Exercise description - Restate the data exactly as given and keep the pictures out.

______________________________

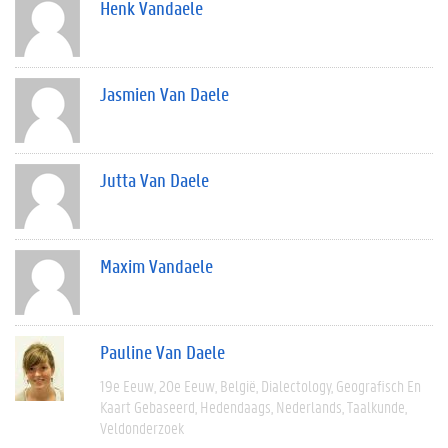
Henk Vandaele
Jasmien Van Daele
Jutta Van Daele
Maxim Vandaele
Pauline Van Daele
19e Eeuw
20e Eeuw
België
Dialectology
Geografisch En
Kaart Gebaseerd
Hedendaags
Nederlands
Taalkunde
Veldonderzoek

______________________________

Solution for this exercise -
Henk Vandaele
Jasmien Van Daele
Jutta Van Daele
Maxim Vandaele
Pauline Van Daele
19e Eeuw
20e Eeuw
België
Dialectology
Geografisch En
Kaart Gebaseerd
Hedendaags
Nederlands
Taalkunde
Veldonderzoek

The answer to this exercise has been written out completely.